I suppose at least Expedia NO LONGER owns TripAdvisor (who owns: Airfarewatchdog, BookingBuddy, Cruise Critic, Family Vacation Critic, FlipKey, GateGuru, Holiday Lettings, Holiday Watchdog, Independent Traveler, lafourchette, OneTime, SeatGuru, SmarterTravel, Tingo, Jetsetter, Travel Library, TravelPod, Viator, VirtualTourist, WanderFly, Where I’ve Been, SeatMe, and Kuxun.cn). Expedia spun them off in December 2011.
Just think of the fun aggregators and comparison engines will be having with this…
Other funny think about the evolution of travel… Expedia sold TripAdvisor which was after Expedia was first sold off from Microsoft… Damn MS made some bad decisions…
Indeed with Facebook leaving no stone unturned, even at the cost of organic reach, then why the grand dad of internet would be left behind?
From a pc go to google.co.uk and search for either hotels or restaurants in any city in Great Britain. The results are dramatically different and dramatically more user friendly.
A map, an address, a phone number, and plenty of links. Its helpful and user friendly information. Completely different than the results in the US. Of course there could be many reasons for this. I’d suggest that the EU is all over google’s “arse”, unlike in the US, and consequently Google is loathe to put out such unhelpful, non informative results.
Search phrases such as “restaurant/city name” are among the most plentiful search phrases in the States. Likewise “hotels/city name”.
I’d suggest using bing’s results for either. Much better information. If you wish to book a hotel or use an Internet travel agent site to compare prices its all there. If you wish to go to the hotel’s site its there. If you wish to see where a hotel and hotels are located within the city its all there.
For a restaurant search in the US I’d use yelp. Excellent quality of information.
I would suggest not using google. The results stink; the presentation is offensive, at the least, terribly arrogant, and completely user unfriendly.

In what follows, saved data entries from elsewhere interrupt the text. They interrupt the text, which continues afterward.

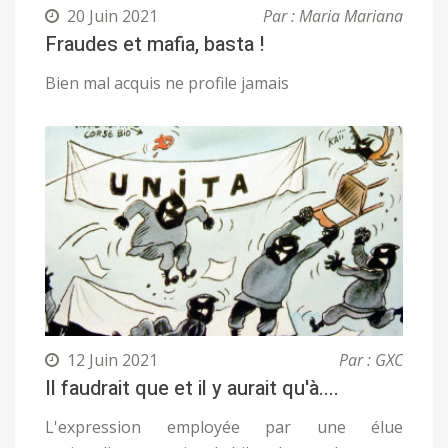
20 Juin 2021
Par : Maria Mariana
Fraudes et mafia, basta !
Bien mal acquis ne profile jamais
12 Juin 2021
Par : GXC
Il faudrait que et il y aurait qu'à....
L'expression employée par une élue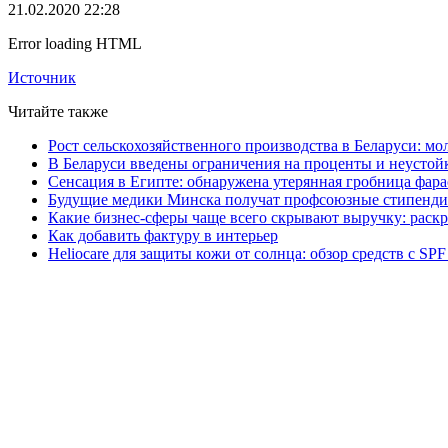
21.02.2020 22:28
Error loading HTML
Источник
Читайте также
Рост сельскохозяйственного производства в Беларуси: мо
В Беларуси введены ограничения на проценты и неустой
Сенсация в Египте: обнаружена утерянная гробница фара
Будущие медики Минска получат профсоюзные стипенди
Какие бизнес-сферы чаще всего скрывают выручку: раск
Как добавить фактуру в интерьер
Heliocare для защиты кожи от солнца: обзор средств с SPF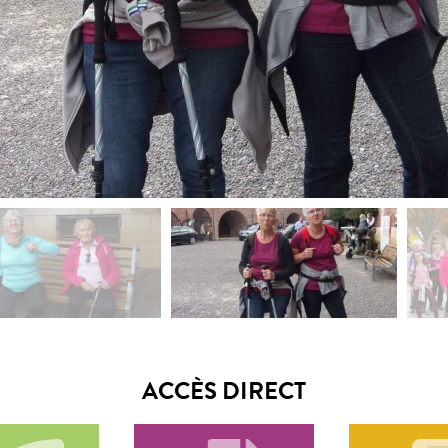
ACCÈS DIRECT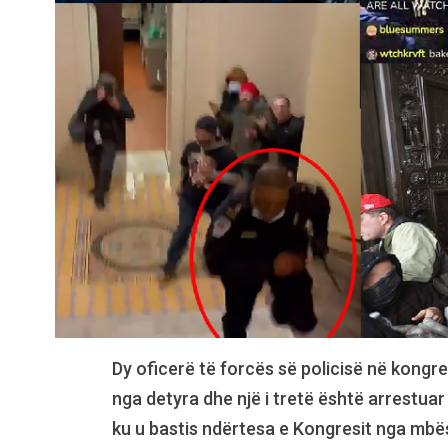
Dy oficerë të forcës së policisë në kongr
nga detyra dhe një i tretë është arrestuar
ku u bastis ndërtesa e Kongresit nga mbës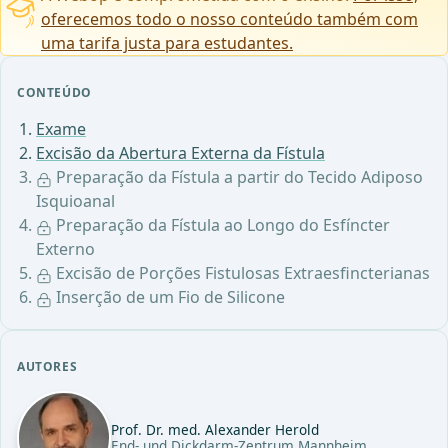
oferecemos todo o nosso conteúdo também com
uma tarifa justa para estudantes.
CONTEÚDO
Exame
Excisão da Abertura Externa da Fístula
Preparação da Fístula a partir do Tecido Adiposo
Isquioanal
Preparação da Fístula ao Longo do Esfíncter
Externo
Excisão de Porções Fistulosas Extraesfincterianas
Inserção de um Fio de Silicone
AUTORES
Prof. Dr. med. Alexander Herold
End- und Dickdarm-Zentrum Mannheim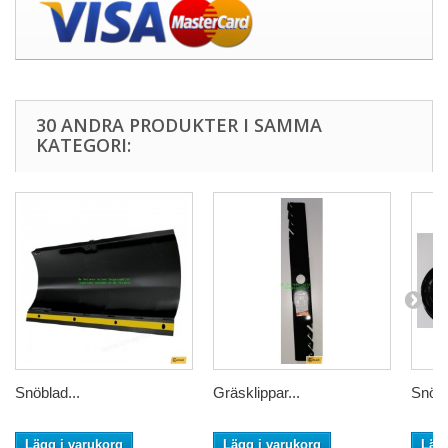
30 ANDRA PRODUKTER I SAMMA
KATEGORI:
Snöblad...
Gräsklippar...
Snörst
Lägg i varukorg
Lägg i varukorg
Lägg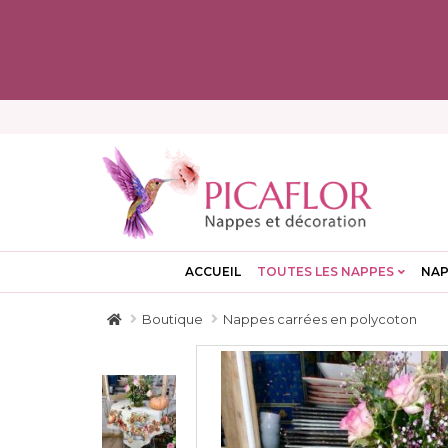
ACCUEIL
TOUTES LES NAPPES
NAP
Boutique
Nappes carrées en polycoton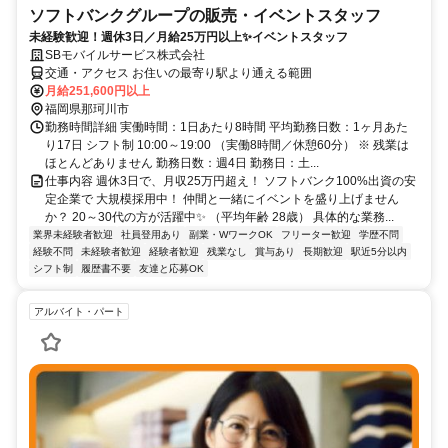
ソフトバンクグループの販売・イベントスタッフ
未経験歓迎！週休3日／月給25万円以上✨イベントスタッフ
SBモバイルサービス株式会社
交通・アクセス お住いの最寄り駅より通える範囲
月給251,600円以上
福岡県那珂川市
勤務時間詳細 実働時間：1日あたり8時間 平均勤務日数：1ヶ月あた
り17日 シフト制 10:00～19:00 （実働8時間／休憩60分） ※ 残業は
ほとんどありません 勤務日数：週4日 勤務日：土...
仕事内容 週休3日で、月収25万円超え！ ソフトバンク100%出資の安
定企業で 大規模採用中！ 仲間と一緒にイベントを盛り上げません
か？ 20～30代の方が活躍中✨ （平均年齢 28歳） 具体的な業務...
業界未経験者歓迎
社員登用あり
副業・WワークOK
フリーター歓迎
学歴不問
経験不問
未経験者歓迎
経験者歓迎
残業なし
賞与あり
長期歓迎
駅近5分以内
シフト制
履歴書不要
友達と応募OK
アルバイト・パート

Google gained its monopoly status in search for giving the best quality information. Now its information in these categories is the worst possible information. Its deliberate. Meanwhile there are many better alternatives.
Anyway, Mike, nice writing on this topic. Its very grotesque. I wonder if any other writers in the SEO world will pick up on the same perspective.
At this point I doubt it.
Lets be clear. Mobile usage may be greater than desktops, but this technology includes Pads and smart phones with large screens.
I personally prefer to look a normal websites with my phone using my fingers to enlarge the fonts and buttons etc.
But as briefly suggested above, commercial reason seem to drive the layout, rather than non biased useful information. Why should Google assume if I am looking for information on a city, that I want to rent a room?
Anyway history has shown that Google constantly tries new things then drops them just as quick.